Having thus described some concepts and features of various example embodiments, reference is now made to FIGS. 1 and 2, which illustrate a build apparatus or device for an L-PBF AM process. As shown in FIG. 1, a build apparatus or device 100 according to various example embodiments includes a base 105, which can be any suitable type of feedstock (e.g., metal or metal alloy). A powder pocket 110 is milled or otherwise formed in an upper surface 120 of the base 105 of the build apparatus or device 100. The powder pocket 110 has an outer periphery/circumference 130 that is less than the circumference of the upper surface 120 of the base 105/build apparatus or device 100.

While the build apparatus or device 100 in the example embodiment shown FIG. 1 is a disk (e.g., a circular plate or object), it will be understood that the build apparatus or device 100 according to alternative example embodiments need not necessarily be circular in shape. Rather, the build apparatus or device 100 may be in other shapes or configurations, such as ovals, squares, rectangles, triangles and other polygons, etc., depending upon the particular L-PBF process, machine, or materials in a particular circumstance. Thus, while the build apparatus or device 100 shown and described herein will be referred to as a “disk” (i.e., “the build disk 100”), the use of that particular term is not intended to limit the build disk 100 to any particular shape in alternative example embodiments.

The build disk 100 according to various example embodiments is made from any suitable feedstock (e.g., a piece of metal or metal alloy). In one example embodiment, the build disk 100 may be a 1-inch diameter metal disk, with the powder pocket 110 being machine-milled into one surface (e.g., the upper surface 120, as viewed in FIG. 1) of the metal disk. The depth of the powder pocket 110 (relative to the upper surface 120) is completely customizable, to allow for testing and experimentation to determine the optimal powder bed layer thickness effect for a particular L-PBF process and, in particular for a given powder size distribution, for example. In example embodiments associated with L-PBF AM processes, a depth of the powder pocket 110 may be on the order of from several micrometers to several dozen μm or more. In one example embodiment, the depth may be from about 20 μm to about 50 μm. In another example embodiment, the depth may be from about 30 μm to about 40 μm (or, in yet another example embodiment, an even a smaller range in between). However, in alternative example embodiments, or for different types of AM processes, the depth may be different.

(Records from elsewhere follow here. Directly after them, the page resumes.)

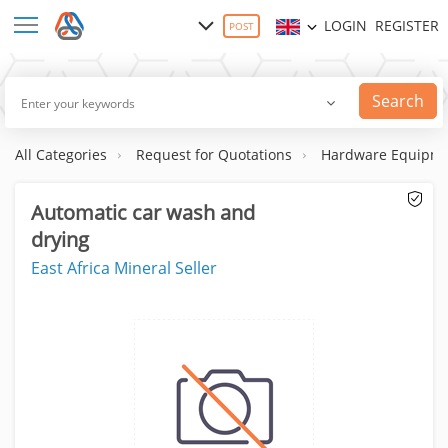
LOGIN
REGISTER
POST
Search
All Categories
Request for Quotations
Hardware Equipme
Automatic car wash and
drying
East Africa Mineral Seller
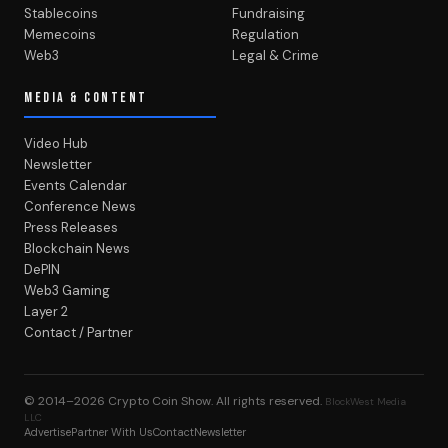
Stablecoins
Fundraising
Memecoins
Regulation
Web3
Legal & Crime
MEDIA & CONTENT
Video Hub
Newsletter
Events Calendar
Conference News
Press Releases
Blockchain News
DePIN
Web3 Gaming
Layer 2
Contact / Partner
© 2014–2026
Crypto Coin Show
. All rights reserved.
BlockWest Media
LLC
Advertise
Partner With Us
Contact
Newsletter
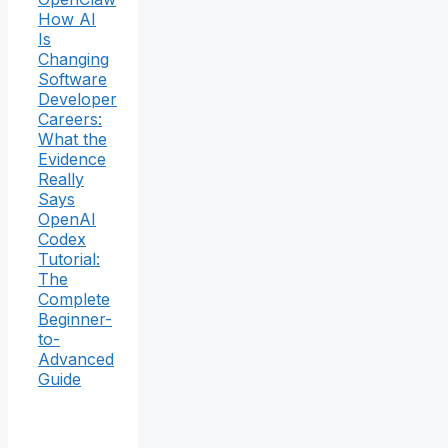
How AI
Is
Changing
Software
Developer
Careers:
What the
Evidence
Really
Says
OpenAI
Codex
Tutorial:
The
Complete
Beginner-
to-
Advanced
Guide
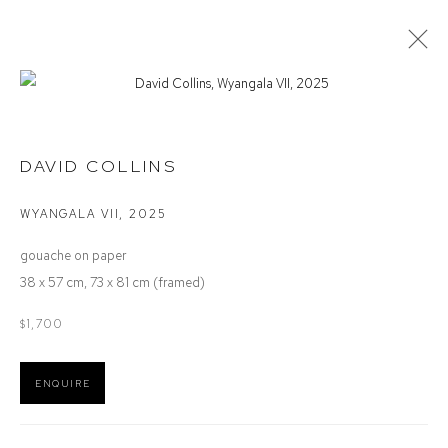
STOCKROOM
DAVID COLLINS
WYANGALA VII
,
2025
Defiance Gallery
gouache on paper
12 Mary Place
38 x 57 cm, 73 x 81 cm (framed)
Paddington NSW 2021
ABN: 53 091 071 975
$1,700
Opening Hours
ENQUIRE
Wednesday to Saturday 10 - 5pm
Or by Appointment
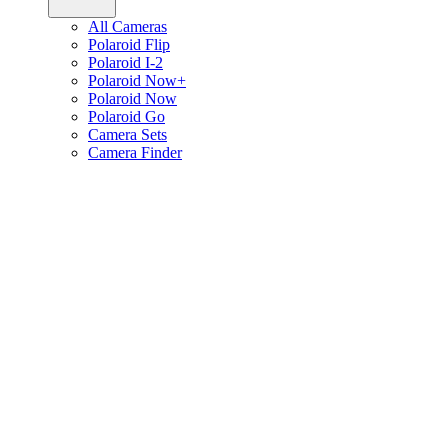
All Cameras
Polaroid Flip
Polaroid I-2
Polaroid Now+
Polaroid Now
Polaroid Go
Camera Sets
Camera Finder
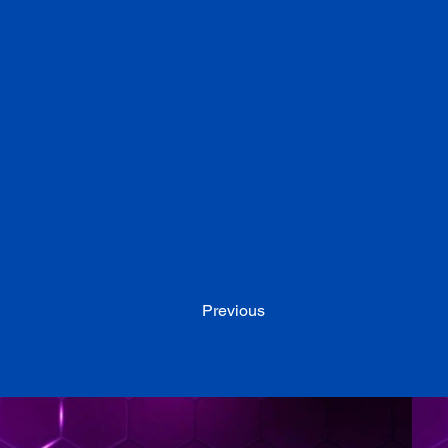
Previous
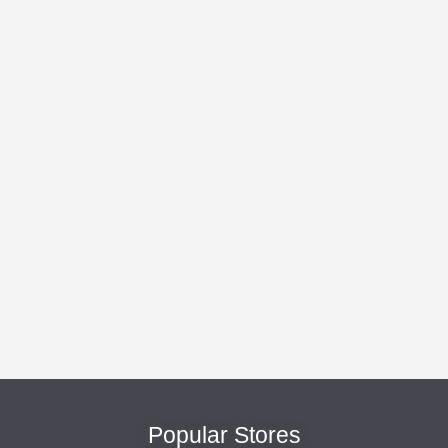
Popular Stores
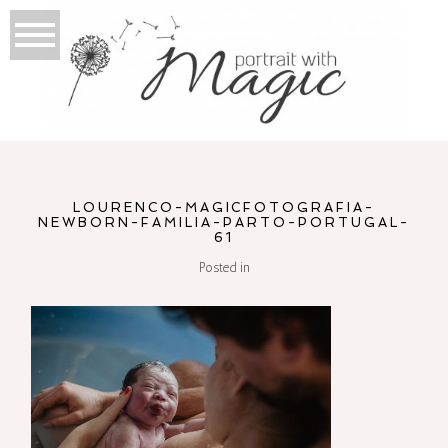
LOURENCO-MAGICFOTOGRAFIA-
NEWBORN-FAMILIA-PARTO-PORTUGAL-
61
Posted in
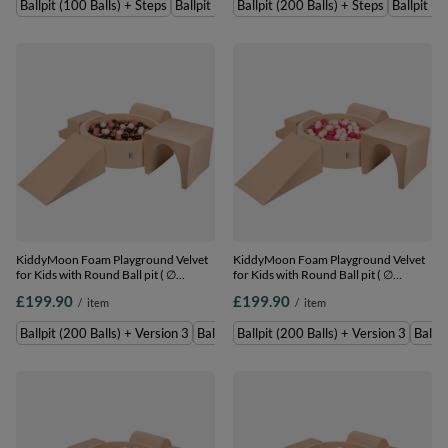
Ballpit (100 Balls) + Steps
Ballpit (200 Balls) + Steps
Ballpit (200 Balls) + Steps
Ballpit (1
beige/salmon/white, Ballpit (100 Balls)
beige/green/grey/salmon, Ballpit (200
+ Steps
Balls) + Steps
KiddyMoon Foam Playground Velvet
KiddyMoon Foam Playground Velvet
for Kids with Round Ball pit ( ∅
for Kids with Round Ball pit ( ∅
7cm/2.75In) Soft Obstacles Course
7cm/2.75In) Soft Obstacles Course
£199.90
£199.90
/
item
/
item
and Ball Pool, Certified Made In The
and Ball Pool, Certified Made In The
EU, Sand beige: brown/copper/pastel
EU, Sand beige: pastel beige/powder
Ballpit (200 Balls) + Version 3
Ballpit (300 Balls) + Version 3
Ballpit (200 Balls) + Version 3
Ballpi
beige/salmon, Ballpit (200 Balls) +
pink/pearl/dark pink, Ballpit (200
Version 3
Balls) + Version 3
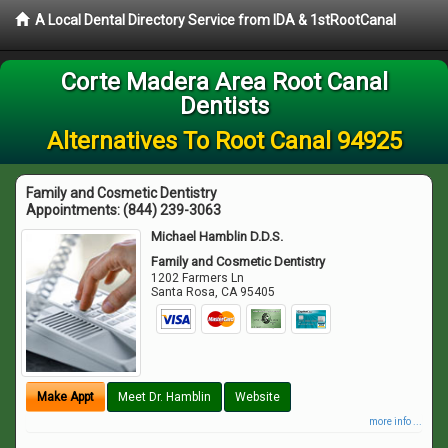
A Local Dental Directory Service from IDA & 1stRootCanal
Corte Madera Area Root Canal
Dentists
Alternatives To Root Canal 94925
Family and Cosmetic Dentistry
Appointments:
(844) 239-3063
Michael Hamblin D.D.S.
Family and Cosmetic Dentistry
1202 Farmers Ln
Santa Rosa
,
CA
95405
Make Appt
Meet Dr. Hamblin
Website
more info ...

As shown in FIG. 2, the configuration of the build disk 100 according to various example embodiments allows for the placement of a powder layer 210 in the powder pocket 110 of the build disk 100. The ability to place the powder layer 210 directly in the powder pocket 110 of the build disk 100 allows for only a very small amount of powder to be processed in an L-PBF AM machine. In addition, the recessed shape (e.g., the depth) of the powder pocket 110 allows powder to be placed (e.g., sprinkled) in the middle of the powder pocket 110, after which any straight-edged device (e.g., a knife, razor blade, AM machine's recoater, etc.) can be used to smooth, flatten, and evenly distribute the powder layer 210 in the powder pocket 200. This recessed pocket design of the powder pocket 110 according to example embodiments allows for maintaining a uniform powder bed layer thickness, defined by how deep the powder pocket 110 has been milled into the build disk 100, which is particularly important in powder-based AM processes.

Additionally, the build disk 100 according to example embodiments completely eliminates the need for any powder to be loaded into the AM machine's hopper. This makes it possible to rapidly test and develop various materials and parameters related to the L-PBF process simultaneously, resulting in substantial increases in the overall efficiency of those process, along with a substantial reduction in materials (e.g., powder) required for those processes, as will be described in greater detail below with reference to FIGS. 8-12.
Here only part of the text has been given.